2 Feb 2017. “The postdoc bucket list” is a summary of goals and intentions that I developed with my mentors during my postdoc. It’s also been good for me to periodically revisit this list when it’s time to recalibrate, refocus and realign.

The Postdoc Bucket List

In the early stages

  • Intricate planning. This means making detailed goals and deadlines, broken down into months and weeks, which helps to create daily targets. Also a good idea to revisit these often to stay on track.
  • Publishing. Always be writing. My mentors all echoed that nothing is more important than publication record. A good place to start is getting out all data that might be left over from your PhD. Chip away at them as often as possible – an hour here and there may not seem like much but it adds up.

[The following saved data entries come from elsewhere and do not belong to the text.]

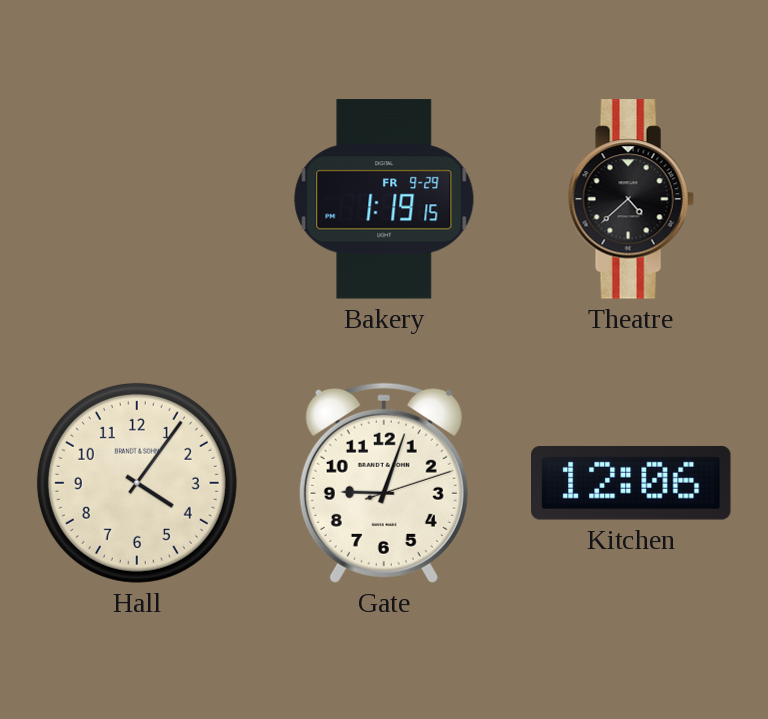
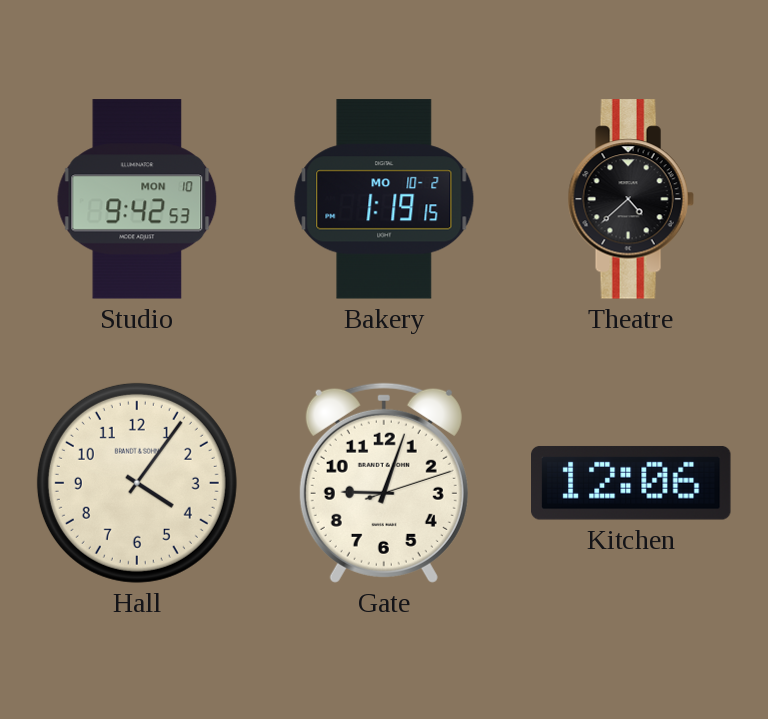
Studio: none -> 9:42
Bakery date: FR 9-29 -> MO 10-2
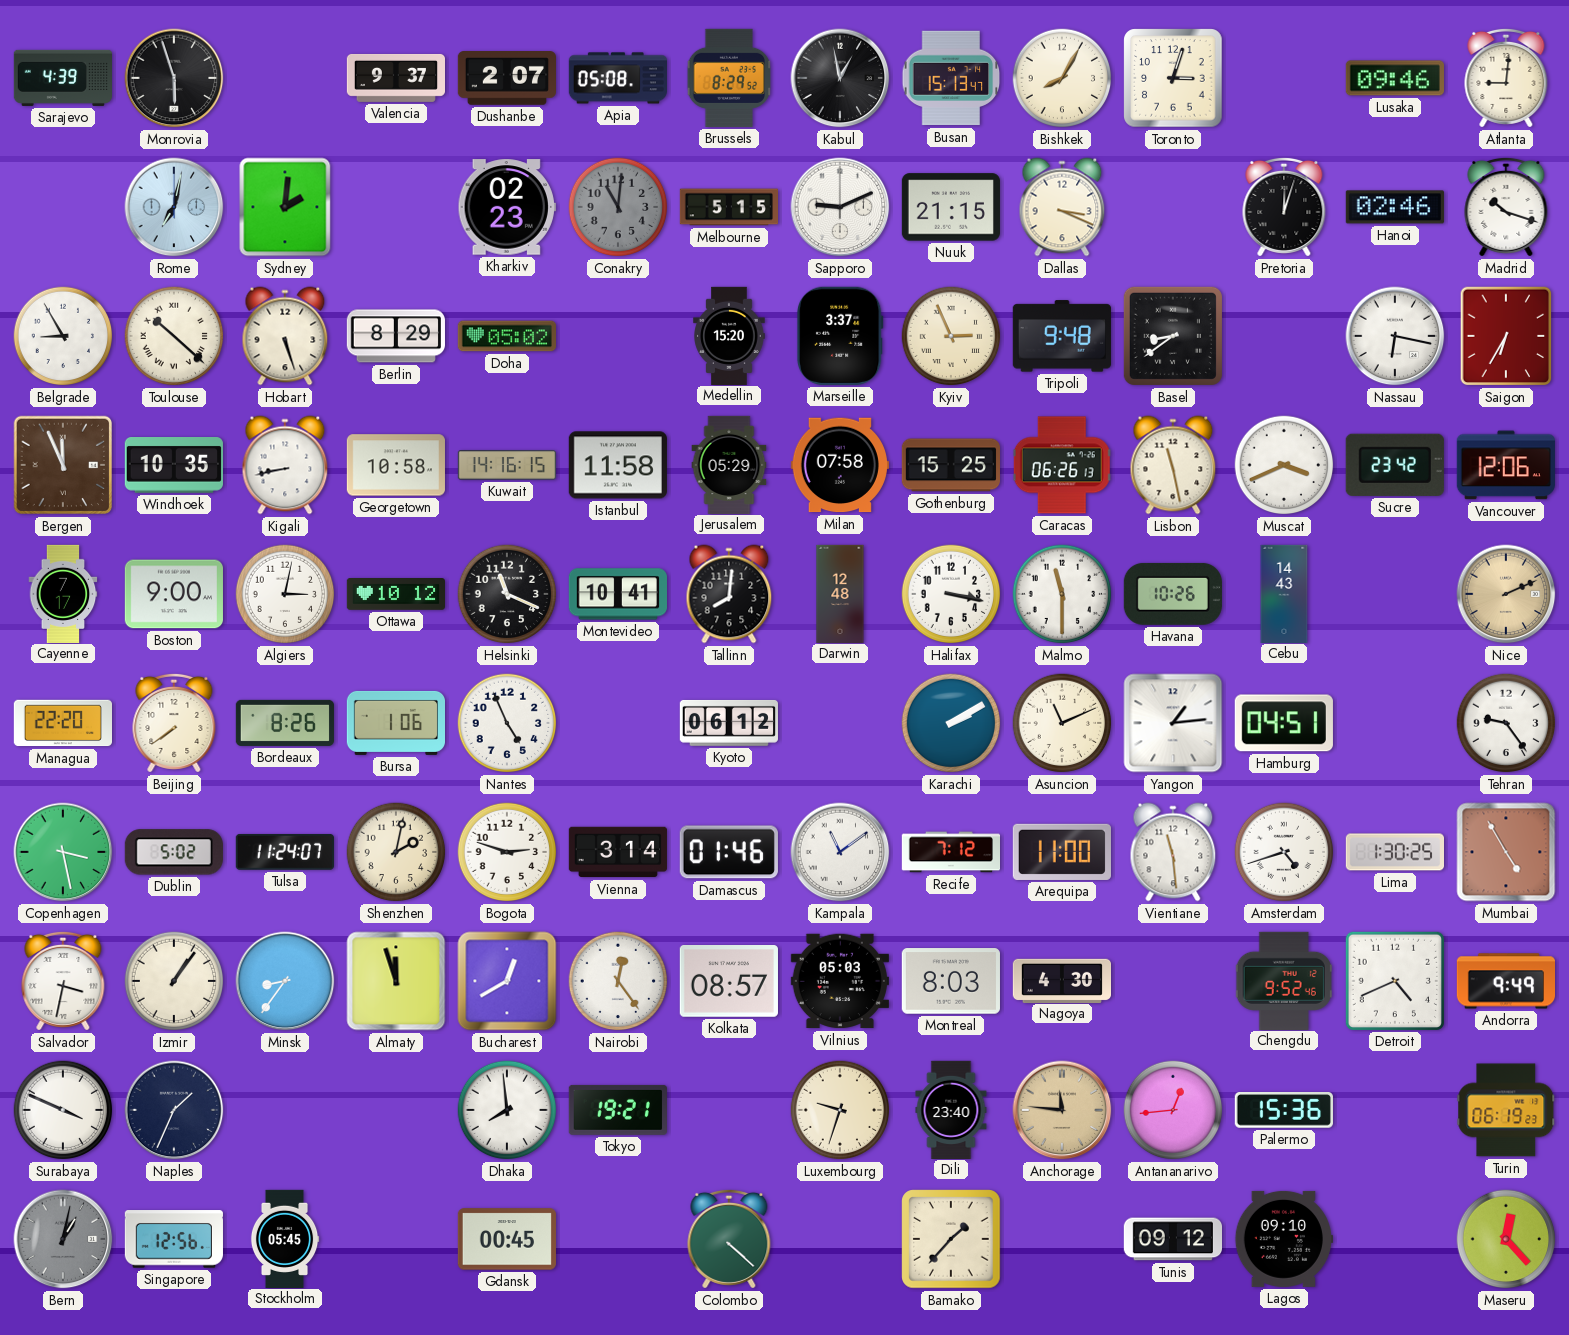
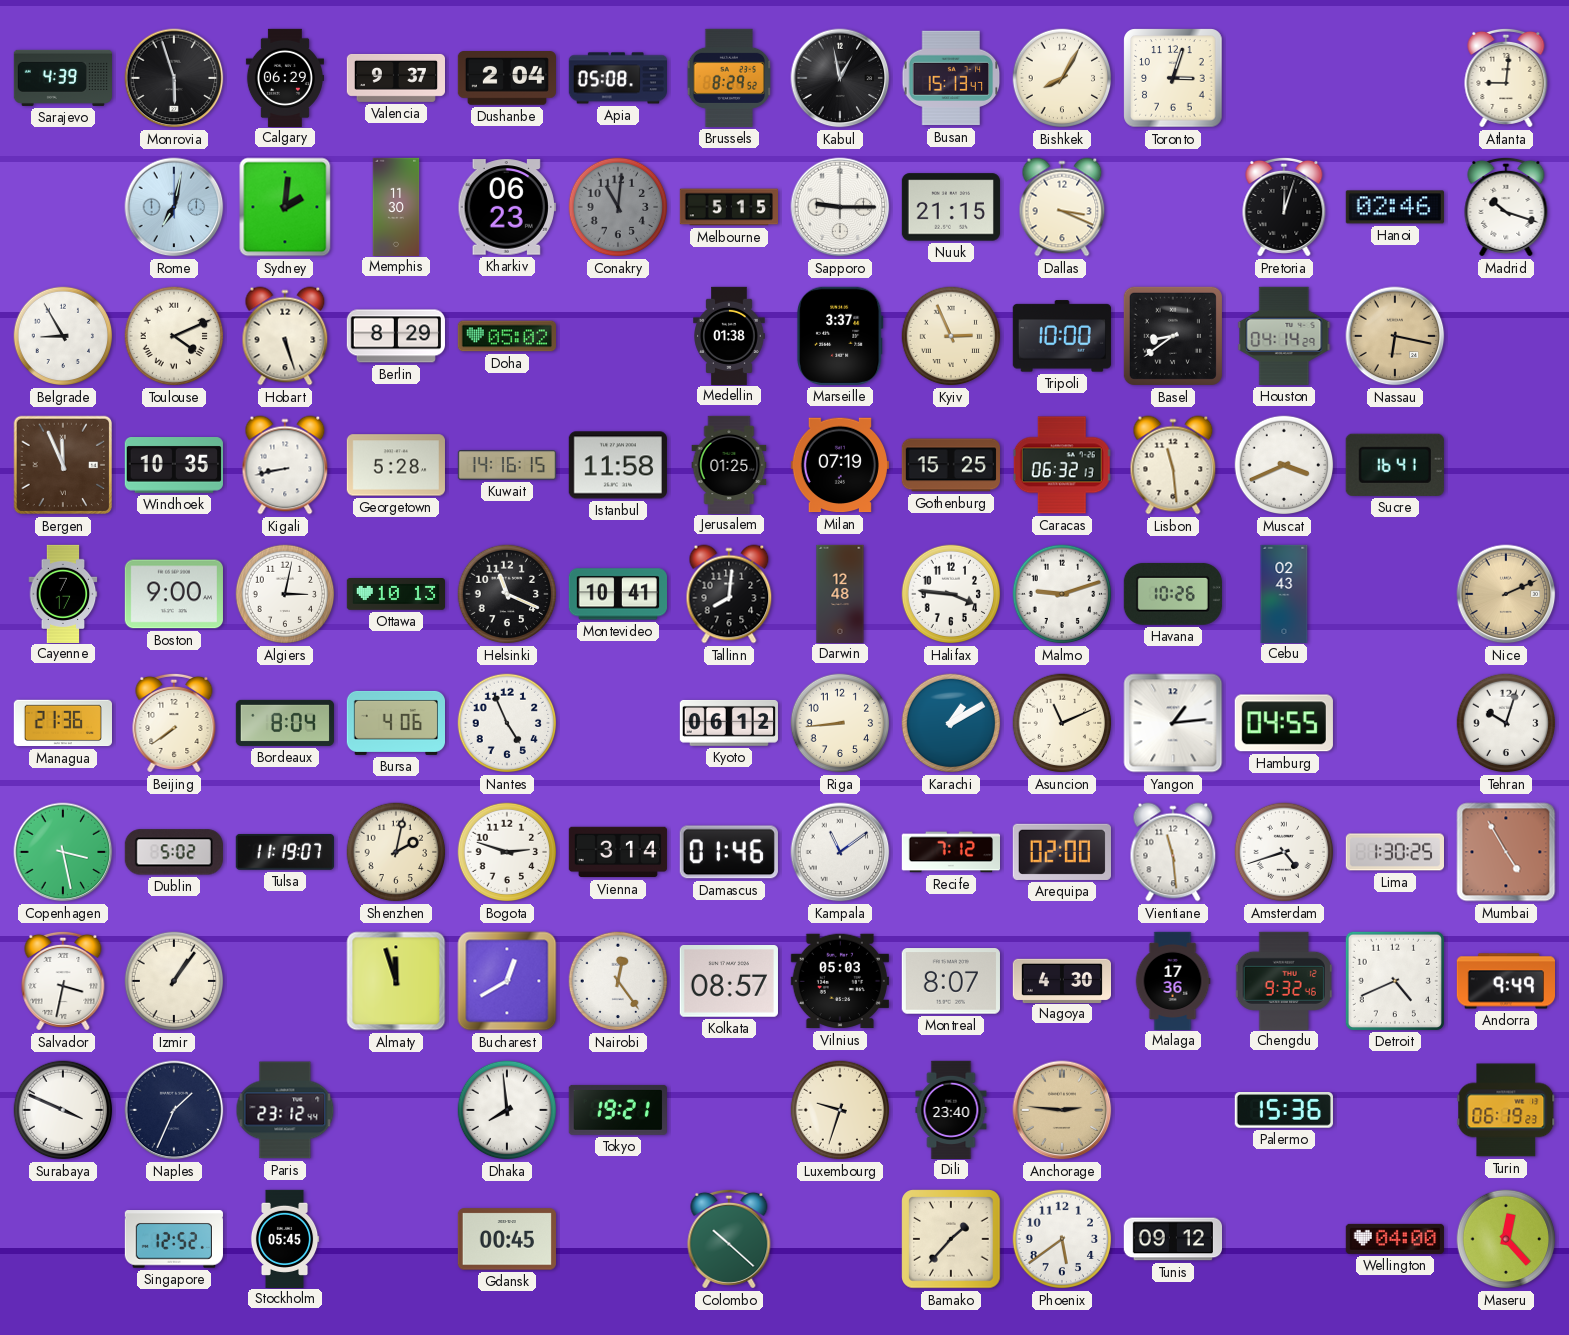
Calgary: none -> 06:29
Dushanbe: 2:07 -> 2:04
Lusaka: 09:46 -> none
Memphis: none -> 11:30
Kharkiv: 02:23 -> 06:23
Sapporo: 9:11 -> 9:15
Toulouse: 10:22 -> 4:11
Medellin: 15:20 -> 01:38
Tripoli: 9:48 -> 10:00
Houston: none -> 04:14
Nassau dial: white -> champagne
Saigon: 6:35 -> none
Georgetown: 10:58 -> 5:28
Jerusalem: 05:29 -> 01:25
Milan: 07:58 -> 07:19
Caracas: 06:26 -> 06:32
Lisbon: 11:28 -> 11:29
Sucre: 23:42 -> 16:41
Vancouver: 12:06 -> none
Ottawa: 10:12 -> 10:13
Halifax: 3:17 -> 3:46
Malmo: 11:30 -> 9:12
Cebu: 14:43 -> 02:43
Managua: 22:20 -> 21:36
Bordeaux: 8:26 -> 8:04
Bursa: 1:06 -> 4:06
Riga: none -> 8:44
Karachi: 2:10 -> 1:10
Hamburg: 04:51 -> 04:55
Tehran: 9:24 -> 10:03
Tulsa: 11:24 -> 11:19
Arequipa: 11:00 -> 02:00
Minsk: 8:36 -> none
Montreal: 8:03 -> 8:07
Malaga: none -> 17:36
Chengdu: 9:52 -> 9:32
Paris: none -> 23:12
Anchorage: 11:46 -> 2:46
Antananarivo: 12:44 -> none
Bern: 1:02 -> none
Singapore: 12:56 -> 12:52
Colombo: 4:22 -> 10:22
Phoenix: none -> 5:39
Lagos: 09:10 -> none
Wellington: none -> 04:00
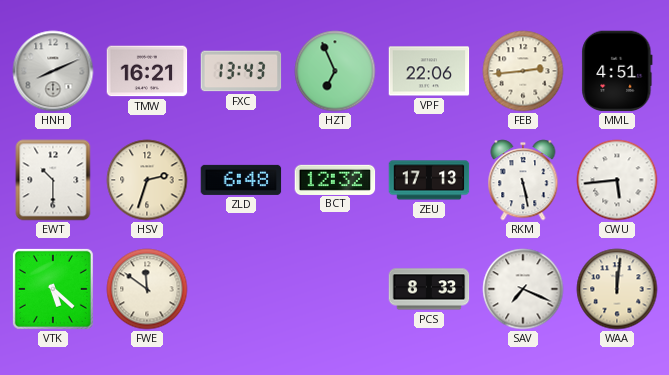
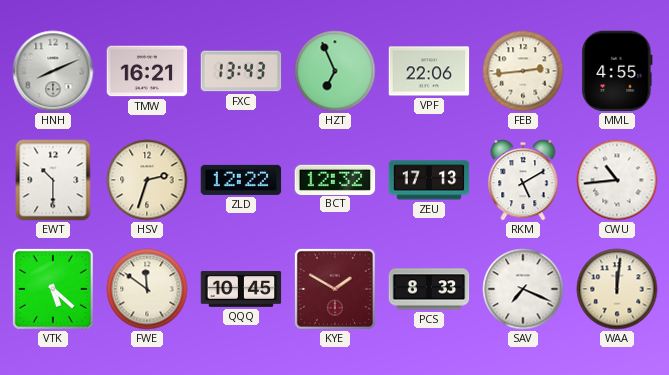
MML: 4:51 -> 4:55
ZLD: 6:48 -> 12:22
RKM: 5:28 -> 5:10
CWU: 5:44 -> 10:44
QQQ: none -> 10:45
KYE: none -> 1:50
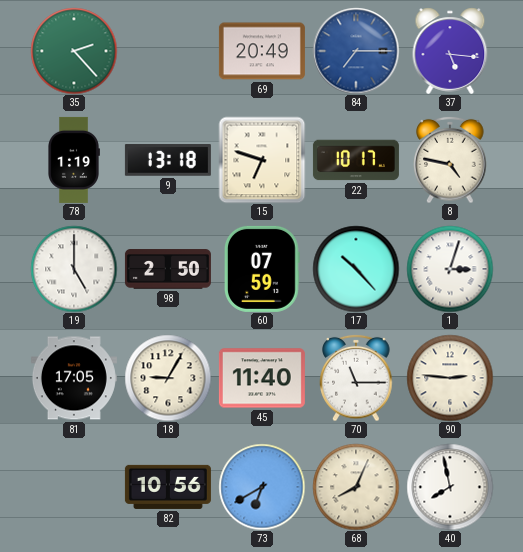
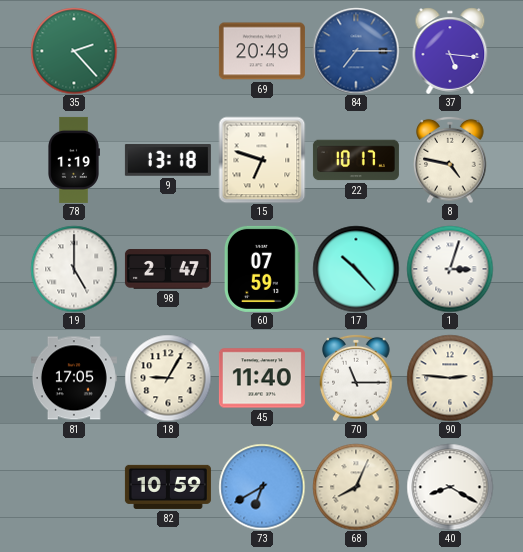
98: 2:50 -> 2:47
82: 10:56 -> 10:59
40: 7:58 -> 8:20
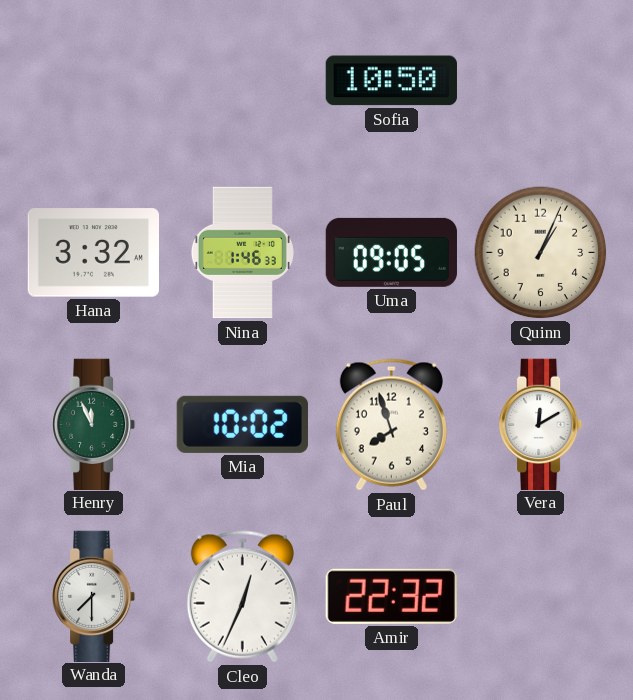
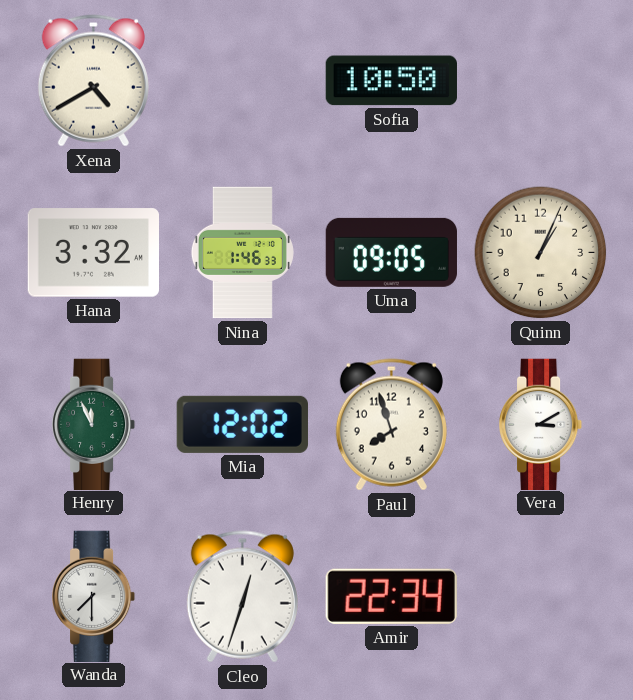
Xena: none -> 4:40
Mia: 10:02 -> 12:02
Vera: 12:10 -> 3:10
Cleo: 12:34 -> 12:33
Amir: 22:32 -> 22:34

It’s also a good habit to carve out time to write every day, even when focusing on lab work. All those sentences eventually turn into papers.
  • Strategic publishing. Striking a balance between selling the work short and wasting time submitting and re-submitting can be tough. Quality is important, and so is quantity. Mentors always give great advice with this, as they have a lot of experience with it. I always find it helpful to look at target journals and see if they have been publishing papers similar to the scope and size of what I would like to submit. It also helps to identify “model” papers in those target journals for inspiration.
  • Anticipating (and circumventing) gaps in track record. Sometimes it’s easier said than done, but even being aware that this is something that can happen can be helpful. There are some situations where gaps can be mitigated with planning. Mentors can help, but ultimately it’s up to the individual to drive and take responsibility for their own track record. A good idea is to plan out future outputs and if targets are not being met, analyse why. Reviews and opinion pieces can be good to circumvent large gaps when, for example, lab work is delayed or there will be career disruptions like moving or parental leave.
  • Seek advice. Don’t be afraid to ask for help or direction. Something I learned moving into a much larger research group is that it can be easy to be forgotten in a sea of busy trainees. I struggled with the feeling of not wanting to be annoying or seem incompetent, but the only person who suffered was me. I’ve taken responsibility of asking for help now, and things are moving a lot faster!
  • Cautiously co-authoring. Co-authorships are important, but only if it doesn’t jeopardise first author work. The problem with collaborative papers is that you can’t control their progress and submission schedule. So while they are important, the majority of time should be focused on first author papers.
  • Teaching. If you’re aiming for a lecturing position and you have the opportunity, you should consult with one of your mentors about whether teaching is something essential to add into your postdoc bucket list. The advice I’ve received is that teaching positions are chosen mainly based on research output, so while teaching experience is great, it shouldn’t jeopardise the research.
  • Staying in touch with colleagues. They are familiar faces when everything else is changing rapidly, and can provide advice, support and encouragement. I’ve developed some special relationships with people I’ve met over the years, and it’s great to keep this going with monthly zooms and whatsapp messages.
  • Network growth. While PhD students engage primarily with other students and trainees, at the postdoc level its good to interact with more senior people too. I use social media for this, it’s a great way to open doors and gain visibility.
  • Visibility. Research that is noticed has more potential for impact. Visibility can also improve motivation, open doors of opportunity and it’s great to give back to the public. Spend some time thinking about who is your audience? Your answer might include colleagues, leaders in your field, researchers in parallel fields, and the public. Then it’s easier to figure out how to reach them. Visibility can be improved through social media, traditional media, giving talks, and preprints.

In the later stages

  • 3-5 years. An exercise to complete with pen and paper: What do you want to do after your postdoc? What do you need to get there? This forms a to-do list. It takes time to tick boxes, so always good to start planning early.
  • Last author publications. Towards the end of the post-doc, many trainees work with their mentor to run their own projects where they can be last author. A mentors’ opinion on this can vary greatly, but most I know are very supportive. If you are lucky enough to be in a lab where this is supported, it is a great opportunity.
  • Funding. If you are the postdoc who wants to stay on a research track, grants are essential. There are some organisations and charities which provide start up funding as well as internal university grants. Keeping an eye out for these opportunities and building a track record in funding is an important aspect of being a researcher and can never start too soon.